Well, if anyone was under the happy delusion that the opponents to climate action were starting to change their tune--we hate to break it to you, but you’ve been had.
As E&E reported last week, the Chamber of Commerce may have changed its website, but it hasn’t changed its agenda. Instead, it’s sticking with its plan of defending polluters by inserting itself into litigation over the Trump Administration’s replacement for Obama’s Clean Power Plan. On one side of that fight are groups like the American Lung Association, who are arguing that Trump’s plan lets polluters off the hook and is therefore not a suitable or justifiable way to reduce carbon pollution. On the other side stands Trump’s polluter-appointed administration, and next to them is the Chamber of Commerce.
So some language on the website might’ve changed, but the Chamber’s agenda of attacking pollution reduction efforts remains the same.
Meanwhile, how about that Garret Graves? Is he steering the GOP towards the shores of climate reality, as sea level rise continues to literally eat away at his home state? Again, E&E gives lie to the idea that the GOP is softening its denial, this time by pointing out that the House committee hired Philip Rossetti. Who’s that, you ask?
Oh, just one of the CREEP-y authors of the “bogus” report claiming the Green New Deal would cost $93 trillion, a figure that even its authors acknowledge can’t possibly be accurate. As Rossetti’s co-author explained in an interview, they were just trying to spitball whether the GND would “cost tens of millions of dollars or tens of billions of dollars or tens of trillions of dollars” because it’s not about the exact cost but that “the order of magnitude matters the most.”
But obviously they didn’t give broad, order-of-magnitude results, that would honestly reflect the fundamental impossibility of accurately pricing out policies that haven’t been defined. No, instead they gave a very specific number that gives the illusion of precision.
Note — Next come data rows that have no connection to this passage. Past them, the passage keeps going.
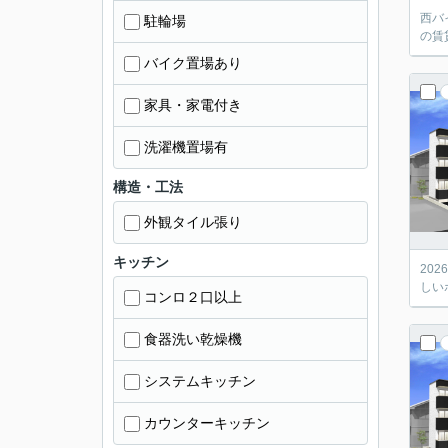
西バ
駐輪場
の賃
バイク置場あり
家具・家電付き
洗濯機置場有
構造・工法
外観タイル張り
キッチン
20
しい
コンロ２口以上
食器洗い乾燥機
システムキッチン
カウンターキッチン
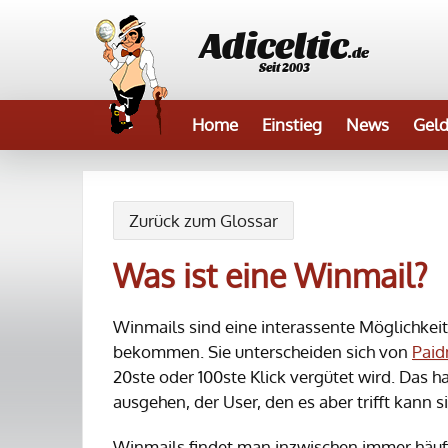
Adiceltic
.de
Seit 2003
Home
Einstieg
News
Geld
Zurück zum Glossar
Was ist eine Winmail?
Winmails sind eine interassente Möglichkeit
bekommen. Sie unterscheiden sich von
Paid
20ste oder 100ste Klick vergütet wird. Das h
ausgehen, der User, den es aber trifft kann s
Winmails findet man inzwischen immer häufig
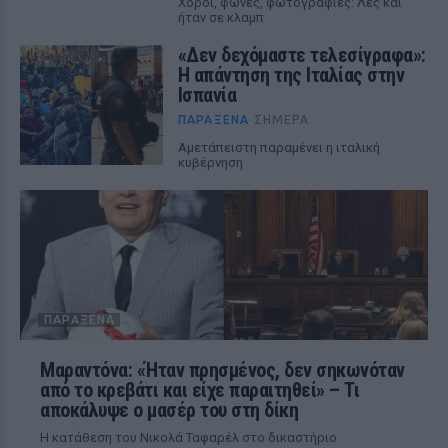
Χοροί, φωνές, φωτογραφίες: Λες και
ήταν σε κλαμπ
«Δεν δεχόμαστε τελεσίγραφα»:
Η απάντηση της Ιταλίας στην
Ισπανία
ΠΑΡΆΞΕΝΑ
ΣΉΜΕΡΑ
Αμετάπειστη παραμένει η ιταλική
κυβέρνηση
ΠΑΡΆΞΕΝΑ
Μαραντόνα: «Ήταν πρησμένος, δεν σηκωνόταν
από το κρεβάτι και είχε παραιτηθεί» – Τι
αποκάλυψε ο μασέρ του στη δίκη
Η κατάθεση του Νικολά Ταφαρέλ στο δικαστήριο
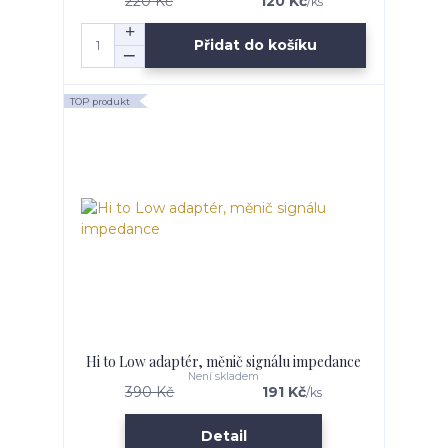
220 Kč
120 Kč
/
ks
Přidat do košíku
TOP produkt
Hi to Low adaptér, měnič signálu impedance
Není skladem
390 Kč
191 Kč
/
ks
Detail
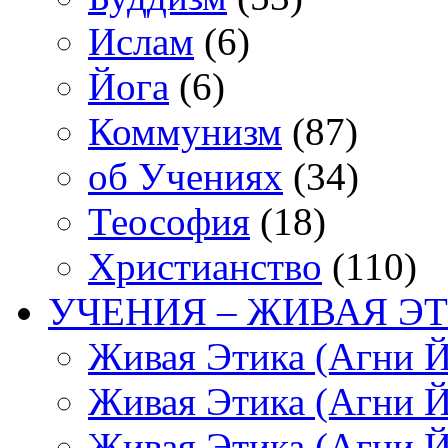
Ислам
(6)
Йога
(6)
Коммунизм
(87)
об Учениях
(34)
Теософия
(18)
Христианство
(110)
УЧЕНИЯ – ЖИВАЯ ЭТ
Живая Этика (Агни Й
Живая Этика (Агни Й
Живая Этика (Агни Й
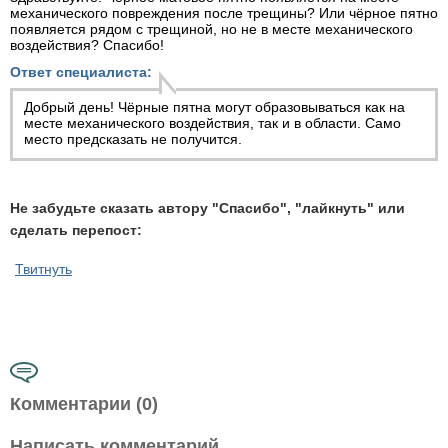
механического повреждения после трещины? Или чёрное пятно
появляется рядом с трещиной, но не в месте механического
воздействия? Спасибо!
Ответ специалиста:
Добрый день! Чёрные пятна могут образовываться как на
месте механического воздействия, так и в области. Само
место предсказать не получится.
Не забудьте сказать автору "Спасибо", "лайкнуть" или
сделать перепост:
Твитнуть
Комментарии (0)
Написать комментарий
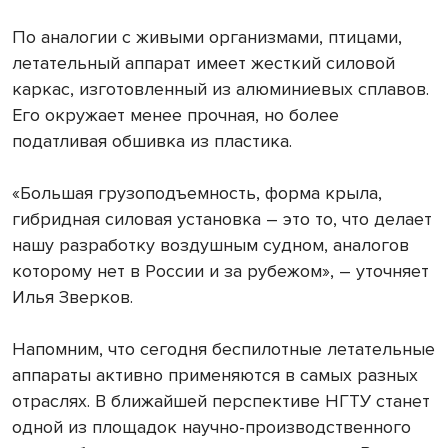
По аналогии с живыми организмами, птицами,
летательный аппарат имеет жесткий силовой
каркас, изготовленный из алюминиевых сплавов.
Его окружает менее прочная, но более
податливая обшивка из пластика.
«Большая грузоподъемность, форма крыла,
гибридная силовая установка – это то, что делает
нашу разработку воздушным судном, аналогов
которому нет в России и за рубежом», – уточняет
Илья Зверков.
Напомним, что сегодня беспилотные летательные
аппараты активно применяются в самых разных
отраслях. В ближайшей перспективе НГТУ станет
одной из площадок научно-производственного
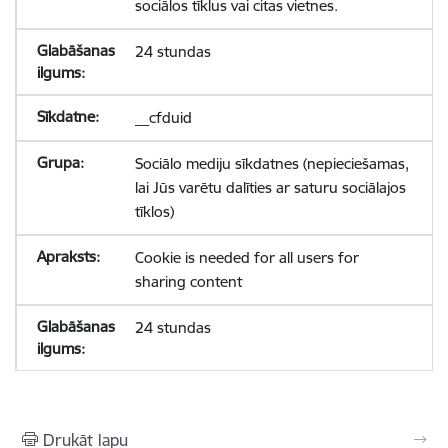
sociālos tīklus vai citas vietnes.
24 stundas
__cfduid
Sociālo mediju sīkdatnes (nepieciešamas,
lai Jūs varētu dalīties ar saturu sociālajos
tīklos)
Cookie is needed for all users for
sharing content
24 stundas
Drukāt lapu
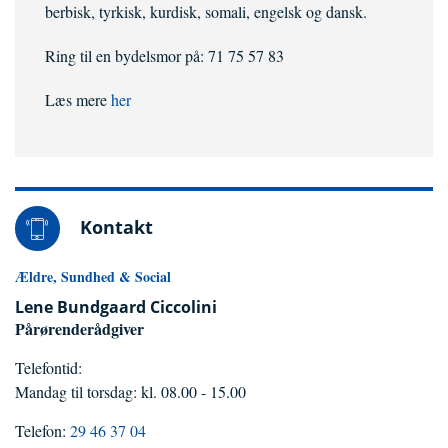
berbisk, tyrkisk, kurdisk, somali, engelsk og dansk.
Ring til en bydelsmor på: 71 75 57 83
Læs mere
her
Kontakt
Ældre, Sundhed & Social
Lene Bundgaard Ciccolini
Pårørenderådgiver
Telefontid:
Mandag til torsdag: kl. 08.00 - 15.00
Telefon:
29 46 37 04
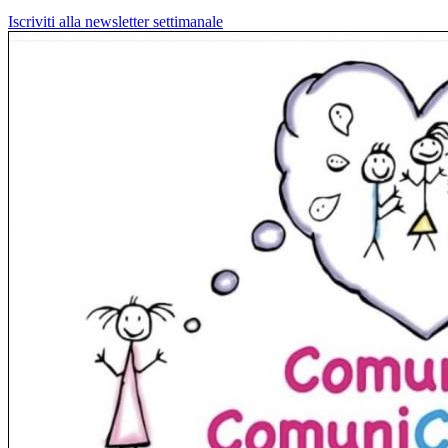
Iscriviti alla newsletter settimanale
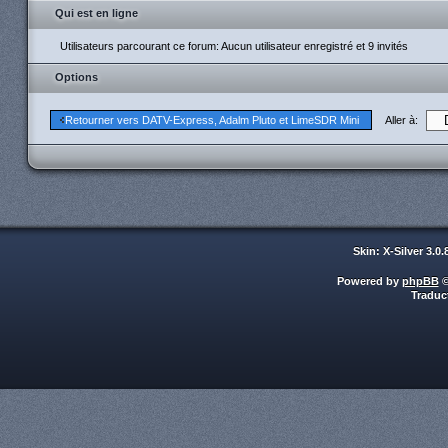
Qui est en ligne
Utilisateurs parcourant ce forum: Aucun utilisateur enregistré et 9 invités
Options
Aller à:
Retourner vers DATV-Express, Adalm Pluto et LimeSDR Mini
Skin: X-Silver 3.0
Powered by
phpBB
©
Traduc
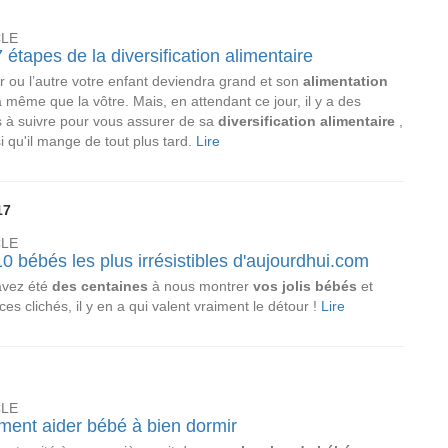
CLE
 étapes de la diversification alimentaire
r ou l’autre votre enfant deviendra grand et son
alimentation
a même que la vôtre. Mais, en attendant ce jour, il y a des
 à suivre pour vous assurer de sa
diversification alimentaire
,
si qu'il mange de tout plus tard.
Lire
17
CLE
0 bébés les plus irrésistibles d'aujourdhui.com
avez été
des centaines
à nous montrer
vos jolis bébés
et
ces clichés, il y en a qui valent vraiment le détour !
Lire
CLE
ent aider bébé à bien dormir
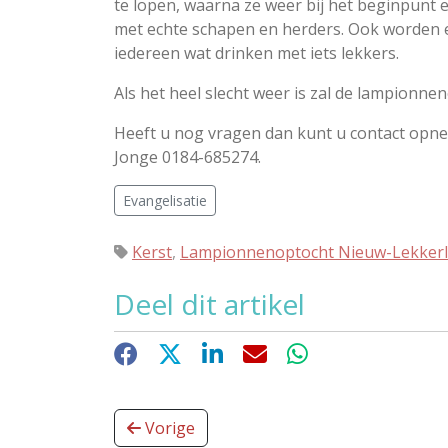
te lopen, waarna ze weer bij het beginpunt 
met echte schapen en herders. Ook worden e
iedereen wat drinken met iets lekkers.
Als het heel slecht weer is zal de lampionne
Heeft u nog vragen dan kunt u contact opn
Jonge 0184-685274.
Evangelisatie
Kerst
,
Lampionnenoptocht Nieuw-Lekker
Deel dit artikel
Facebook
X
LinkedIn
E-mail
WhatsApp
Vorige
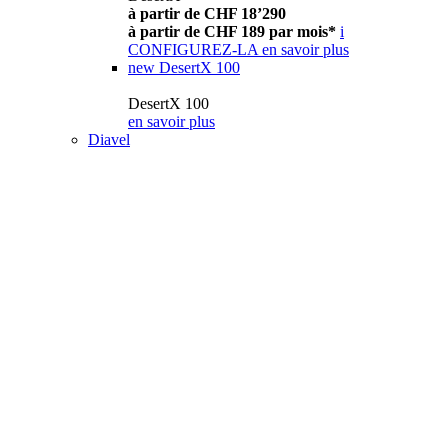
à partir de CHF 18’290
à partir de CHF 189 par mois*
i
CONFIGUREZ-LA
en savoir plus
new
DesertX 100
DesertX 100
en savoir plus
Diavel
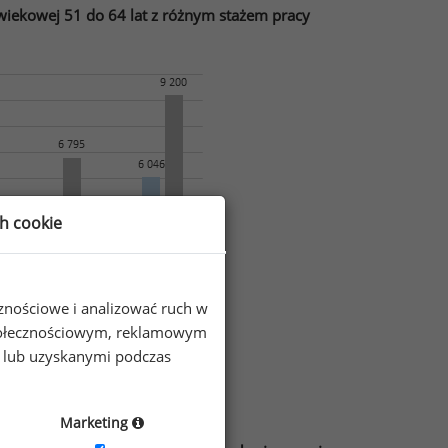
wiekowej 51 do 64 lat z różnym stażem pracy
ch cookie
cznościowe i analizować ruch w
 społecznościowym, reklamowym
e lub uzyskanymi podczas
zone przez Sedlak
Sedlak w 2021 roku
&
Marketing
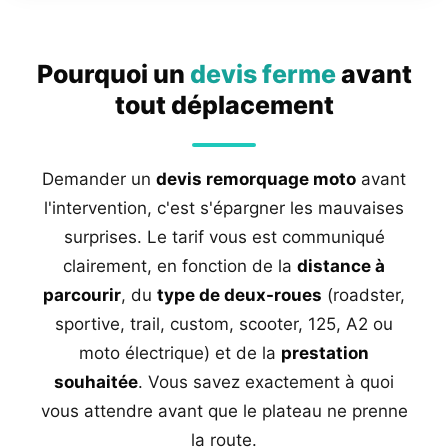
Pourquoi un
devis ferme
avant
tout déplacement
Demander un
devis remorquage moto
avant
l'intervention, c'est s'épargner les mauvaises
surprises. Le tarif vous est communiqué
clairement, en fonction de la
distance à
parcourir
, du
type de deux-roues
(roadster,
sportive, trail, custom, scooter, 125, A2 ou
moto électrique) et de la
prestation
souhaitée
. Vous savez exactement à quoi
vous attendre avant que le plateau ne prenne
la route.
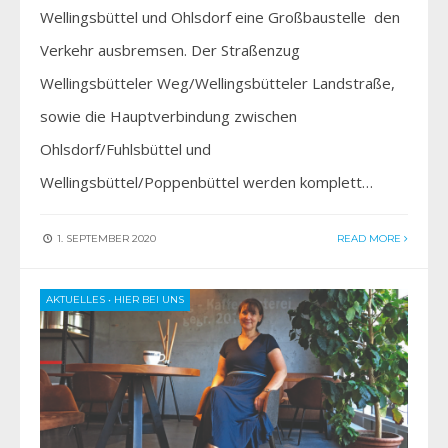
Wellingsbüttel und Ohlsdorf eine Großbaustelle den
Verkehr ausbremsen. Der Straßenzug
Wellingsbütteler Weg/Wellingsbütteler Landstraße,
sowie die Hauptverbindung zwischen
Ohlsdorf/Fuhlsbüttel und
Wellingsbüttel/Poppenbüttel werden komplett…
1. SEPTEMBER 2020
READ MORE
AKTUELLES
•
HIER BEI UNS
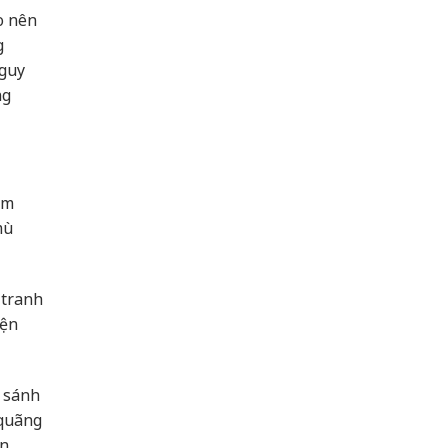
o nên
g
nguy
ng
êm
mù
 tranh
iện
, sánh
 quãng
ền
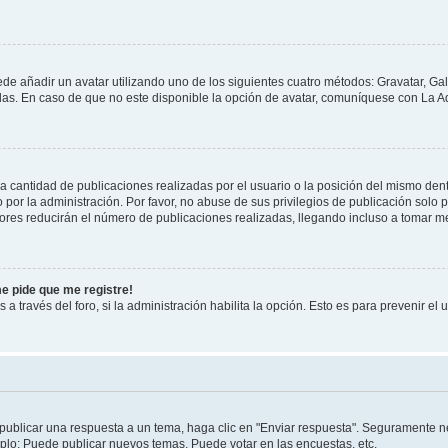
ede añadir un avatar utilizando uno de los siguientes cuatro métodos: Gravatar, Ga
s. En caso de que no este disponible la opción de avatar, comuníquese con La Ad
cantidad de publicaciones realizadas por el usuario o la posición del mismo dentr
r la administración. Por favor, no abuse de sus privilegios de publicación solo p
ores reducirán el número de publicaciones realizadas, llegando incluso a tomar me
me pide que me registre!
 a través del foro, si la administración habilita la opción. Esto es para prevenir e
publicar una respuesta a un tema, haga clic en "Enviar respuesta". Seguramente ne
mplo: Puede publicar nuevos temas, Puede votar en las encuestas, etc.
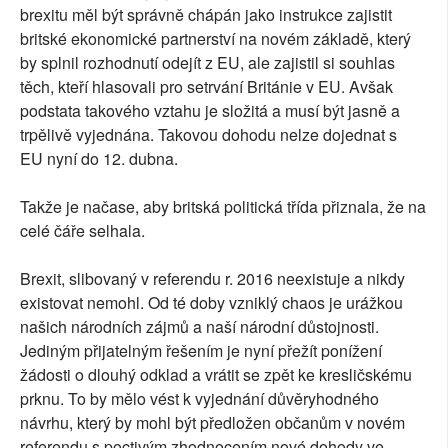
brexitu měl být správně chápán jako instrukce zajistit
britské ekonomické partnerství na novém základě, který
by splnil rozhodnutí odejít z EU, ale zajistil si souhlas
těch, kteří hlasovali pro setrvání Británie v EU. Avšak
podstata takového vztahu je složitá a musí být jasně a
trpělivě vyjednána. Takovou dohodu nelze dojednat s
EU nyní do 12. dubna.
Takže je načase, aby britská politická třída přiznala, že na
celé čáře selhala.
Brexit, slibovaný v referendu r. 2016 neexistuje a nikdy
existovat nemohl. Od té doby vzniklý chaos je urážkou
našich národních zájmů a naší národní důstojnosti.
Jediným přijatelným řešením je nyní přežít ponížení
žádosti o dlouhý odklad a vrátit se zpět ke kresličskému
prknu. To by mělo vést k vyjednání důvěryhodného
návrhu, který by mohl být předložen občanům v novém
referendu s poctivým zhodnocením nové dohody ve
In other words, they knew what they were putting out was unreliable with a functionally infinite margin of error, but ran with it anyway.
Pretty much the definition of acting in bad faith.
If Graves and the GOP were even remotely serious about bucking the party’s fossil fuel donors and tackling climate change, a bare minimum first step would be not hiring someone with a proven track record of intentional deception on the issue.
If instead, they’re trying to avoid the polling pitfalls of being a denier by making sensible statements in public, but continuing to sabotage any real efforts at climate action behind the scenes, well, it’d probably look a lot like this.
Which is one of the many reasons why, as Dave Levitan explained recently in The New Republic, people like Frank Luntz who “helped break the world” should not now “be trusted to help fix it.”